The statistics follow different probability distributions, which affects the critical values for hypothesis testing.

Key Differences: z-Distribution vs. t-Distribution
Featurez-Distribution (Standard Normal)t-Distribution
ShapeFixed, bell-shaped curveSimilar bell shape, but heavier tails
ParameterNone (mean=0, sd=1)Degrees of freedom (df = n-1)
TailsThinnerFatter (more area in the tails)
Use CaseKnown σ or very large n (n > 30)Unknown σ and small to moderate n
Critical Value (95% CI)±1.96Depends on df (e.g., ±2.045 for df=29)

⚠️ Common Pitfalls and Misconceptions

  • Pitfall 1: Using z when σ is unknown. This underestimates uncertainty, making results seem more significant than they are. Always use t when estimating σ from the sample.
  • Pitfall 2: Thinking n=30 is a strict rule. The "large sample" rule (use z if n > 30) is a simplification. Modern practice favors using t whenever σ is unknown, regardless of sample size.
  • Pitfall 3: Confusing the test statistic with the critical value. The z or t score you calculate is compared to a critical value from its respective distribution table to make a decision.

Decision Rule: When to Use Which?

Follow this simple flowchart in your analysis:

  1. Do you know the population standard deviation (σ) with certainty?
    • YES → Use the z-statistic and the standard normal distribution.
    • NO → Proceed to step 2.
  2. You must estimate σ from your sample. Use the t-statistic and the t-distribution with df = n-1.

In econometrics, we almost always deal with unknown population parameters, making the t-statistic the default tool for regression coefficient significance tests (t-tests).

Example 3 Econometric Regression
In a regression model: Wage = β0 + β1*Education + ε
We estimate the coefficient β1 = 2.5 with a standard error (SE) of 0.8.

To test if education significantly affects wages (H0: β1 = 0):
t-statistic = (Estimated Coefficient - Null Value) / Standard Error
t = (2.5 - 0) / 0.8 = 3.125

We compare t=3.125 to a t-distribution (df based on sample size) to find the p-value.
🔍 Explanation: In regression, the standard error of the coefficient is estimated from the sample data. Therefore, we always use the t-statistic (not z) to test the significance of regression coefficients, as seen in standard econometric software output.
Example 4 Large Sample Approximation
A poll surveys 1000 voters. The sample proportion preferring Candidate A is 54%. We test if this is > 50%. The standard error is calculated from the sample proportion itself.

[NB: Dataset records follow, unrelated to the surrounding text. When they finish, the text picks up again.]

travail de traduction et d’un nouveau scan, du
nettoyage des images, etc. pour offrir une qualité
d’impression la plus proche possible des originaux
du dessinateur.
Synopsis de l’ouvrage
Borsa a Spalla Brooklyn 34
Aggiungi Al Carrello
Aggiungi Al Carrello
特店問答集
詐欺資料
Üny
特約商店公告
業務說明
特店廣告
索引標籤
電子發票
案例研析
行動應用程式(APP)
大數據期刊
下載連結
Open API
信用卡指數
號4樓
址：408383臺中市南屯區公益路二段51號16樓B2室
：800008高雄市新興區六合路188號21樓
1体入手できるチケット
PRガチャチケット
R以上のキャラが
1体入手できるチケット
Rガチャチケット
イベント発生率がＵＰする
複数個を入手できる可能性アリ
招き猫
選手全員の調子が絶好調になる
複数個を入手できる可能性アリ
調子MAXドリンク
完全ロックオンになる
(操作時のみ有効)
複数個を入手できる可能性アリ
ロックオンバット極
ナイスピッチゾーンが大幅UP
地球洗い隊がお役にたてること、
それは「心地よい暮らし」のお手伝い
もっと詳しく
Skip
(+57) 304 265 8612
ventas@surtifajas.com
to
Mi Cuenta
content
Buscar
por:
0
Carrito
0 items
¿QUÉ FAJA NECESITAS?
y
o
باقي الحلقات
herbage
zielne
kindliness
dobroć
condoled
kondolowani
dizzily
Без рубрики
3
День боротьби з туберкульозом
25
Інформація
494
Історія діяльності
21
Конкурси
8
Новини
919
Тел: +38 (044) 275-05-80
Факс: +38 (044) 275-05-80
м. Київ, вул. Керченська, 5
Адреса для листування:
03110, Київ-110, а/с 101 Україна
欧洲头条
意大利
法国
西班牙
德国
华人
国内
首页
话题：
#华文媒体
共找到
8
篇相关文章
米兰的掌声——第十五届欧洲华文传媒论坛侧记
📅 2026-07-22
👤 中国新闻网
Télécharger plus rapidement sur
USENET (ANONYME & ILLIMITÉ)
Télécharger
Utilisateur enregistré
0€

Even with a large n=1000, because we are estimating the standard deviation (of the proportion) from the sample, modern practice uses the t-statistic. However, with such large df, the t-distribution is virtually identical to the z-distribution, so the critical values (±1.96) are often used for convenience.
🔍 Explanation: This shows the convergence principle: as sample size (and degrees of freedom) increases, the t-distribution approaches the z-distribution. For n > 100, the difference is negligible for practical purposes, but the correct theoretical basis is still the t-test.